99% Pure | USA Finished| Multi Dose BPC-157 is a synthetic 15-amino-acid peptide derived from a naturally occurring gastric-juice protein, prized in laboratory models for its potent tissue-repair and angiogenic signaling. In preclinical assays, BPC-157 accelerates wound closure, supports blood-vessel formation, and protects the gut mucosa—without any systemic growth-hormone activity. Each 10 mg vial is produced under ISO-certified conditions, verified ≥99% purity by HPLC, screened for endotoxin (<0.1 EU/mg), and shipped with a Certificate of Analysis for your protocols.

Q: NAD+

99% Pure | USA Finished | Multi Dose NAD⁺ (Nicotinamide Adenine Dinucleotide) is a central coenzyme studied for its role in cellular energy production, mitochondrial signaling, DNA repair pathways, and age-related metabolic decline. Injectable NAD⁺ is commonly used in research to model rapid NAD⁺ replenishment and evaluate downstream effects on ATP activity, oxidative stress markers, and longevity-linked mechanisms. Real Peptides NAD injection is USA-made, third-party lab tested, and purity-verified for consistent, reproducible study outcomes.

Q: KLOW

99% Pure | USA Made | Multi Dose The KLOW Peptide Blend is a powerful, research-backed peptide blend that synergistically combines GHK-Cu, BPC-157, TB-500, and KPV into a single, high-potency formula. Each vial provides a precise blend optimized for studies involving tissue repair, accelerated regeneration, anti-inflammatory signaling, and enhanced cellular recovery. Lab-produced, USA-made, and certified ≥99% purity, KLOW streamlines peptide research by providing consistent, reliable ratios in every dose

Q: Bacteriostatic Reconstitution Water (BAC)
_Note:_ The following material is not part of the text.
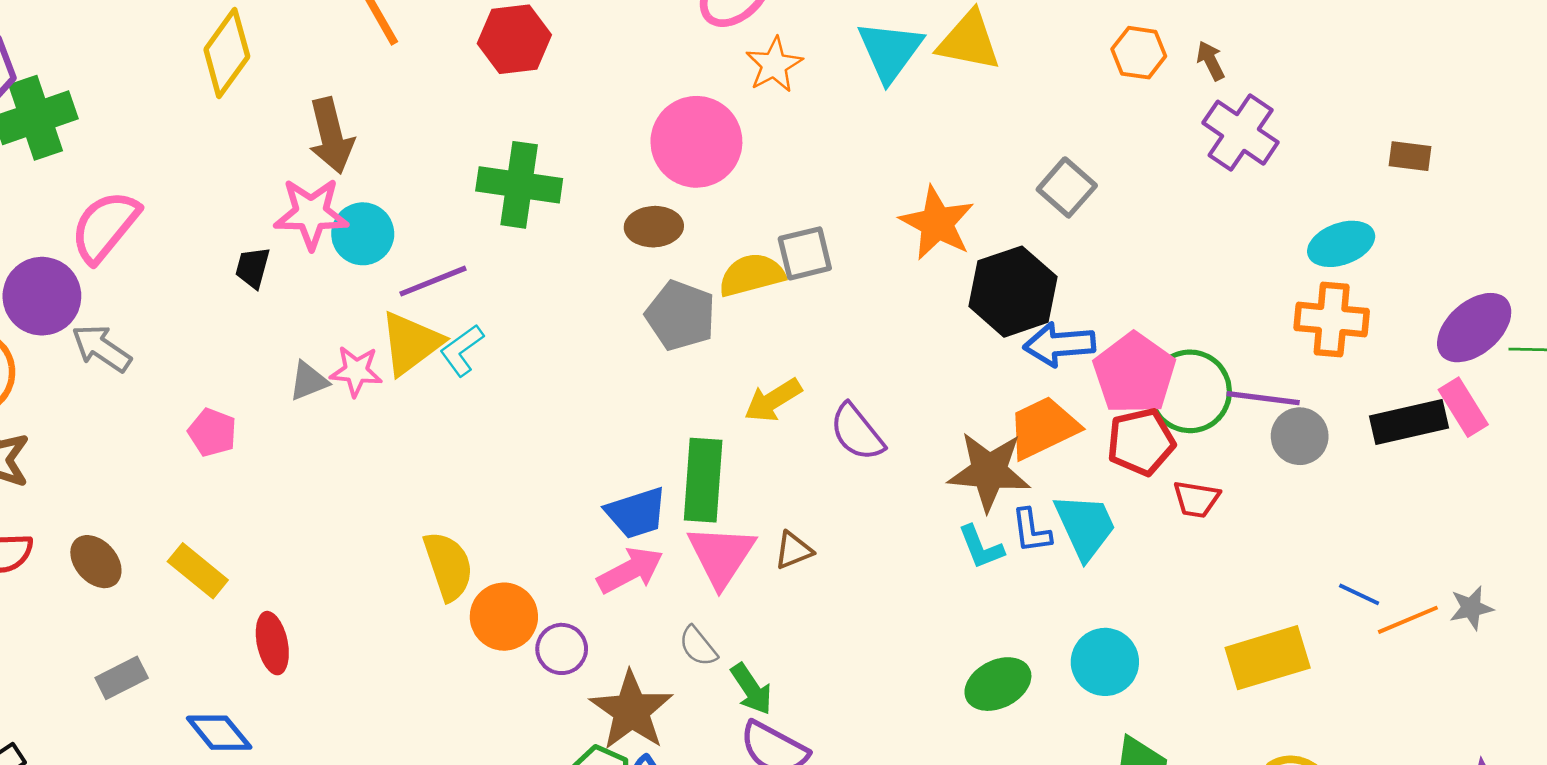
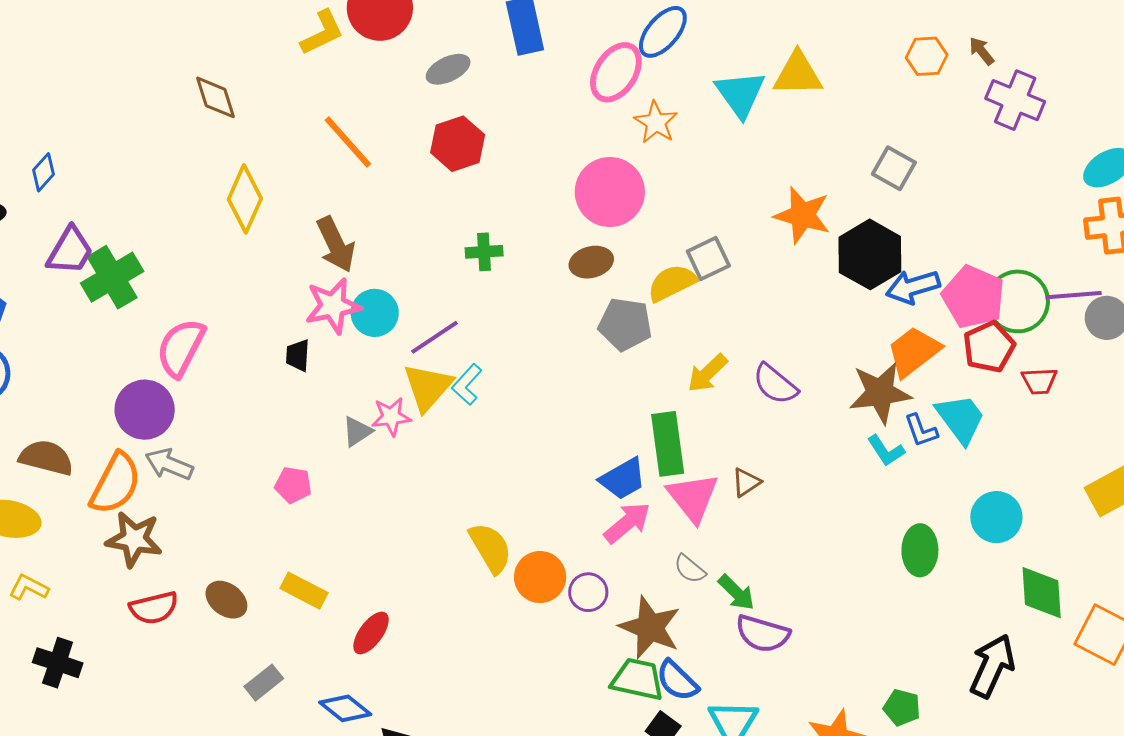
green cross: (519, 185) -> (484, 252), size x0.6
gray arrow: (102, 348) -> (169, 464), moved
red ellipse: (272, 643) -> (371, 633), turned 60
green ellipse: (998, 684) -> (920, 550), turned -51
99% Pure | USA Made | Multi Dose Real Peptides BAC Reconstitution Water is a sterile bacteriostatic mixing solution designed for reconstituting peptides. Each vial contains USP-grade water with 0.9% benzyl alcohol, a preservative that prevents bacterial growth and allows for multi-use over time. We have 3 size options; 2ml, 3ml & 10ml. This reconstitution solution is ideal for peptide storage, reconstitution, and safe lab handling. It is manufactured under ISO-certified clean room conditions and sealed for purity.

Q: Tesofensine Tablets

99% Pure | USA Finished | Multi Dose Tesofensine capsules each contain 500 µg of high-purity Tesofensine—a triple-reuptake inhibitor peptide used to model appetite control, energy-burn, and metabolic signaling in cell cultures and animal studies. Supplied in a 100-count bottle, these ready-to-use tablets eliminate the need for micro-weighing or powder handling. USA-manufactured under GMP, HPLC-verified to ≥ 99% purity, and formulated with only microcrystalline cellulose, Tesofensine capsules make it easy to run oral-dosing protocols with confidence.
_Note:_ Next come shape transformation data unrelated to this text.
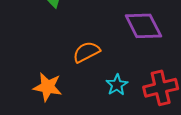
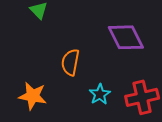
orange semicircle: (86, 52) -> (70, 62), turned -52

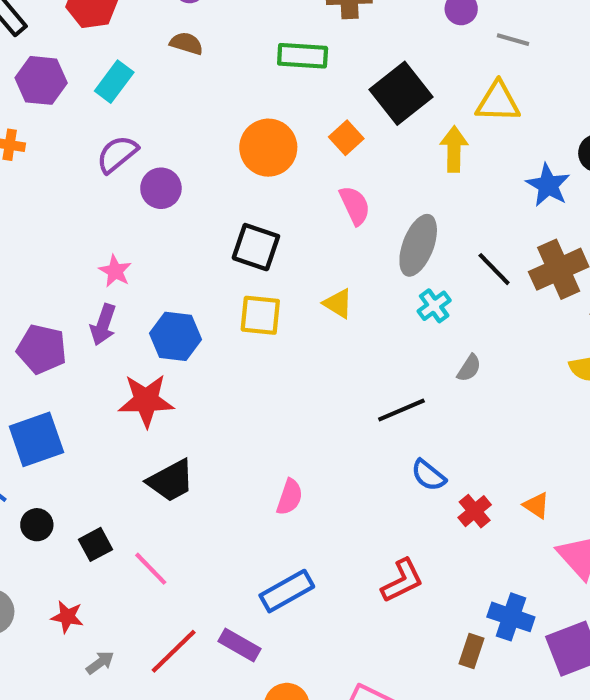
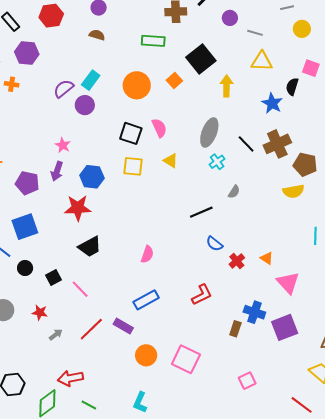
cyan rectangle: (114, 82) -> (91, 80), moved
yellow triangle: (498, 102) -> (262, 61), moved
pink semicircle: (355, 205) -> (159, 128), moved

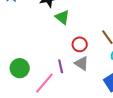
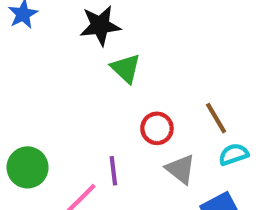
gray triangle: (82, 63) -> (181, 169), moved

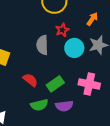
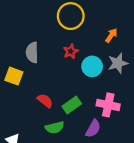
red star: (62, 30) -> (71, 51), moved
gray semicircle: (42, 45) -> (32, 52), moved
purple semicircle: (64, 106) -> (93, 129), moved, turned -54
Q: TB-500 (Thymosin Beta-4)

99% Pure | USA Finish | Multi Dose TB500 (Thymosin Beta-4) is a synthetic 43-amino-acid peptide fragment used in preclinical models to explore tissue repair, cell migration, and inflammation resolution. In cell-culture wound-closure assays and rodent injury models, TB-500 accelerates fibroblast migration, modulates cytokine profiles, and supports angiogenic signaling. Each 10 mg vial is USA-manufactured, HPLC-verified to ≥ 99% purity, endotoxin-screened (< 0.1 EU/mg), and formulated for laboratory research.

June 22, 2026

How Is Survodutide Administered in Research? (Protocol)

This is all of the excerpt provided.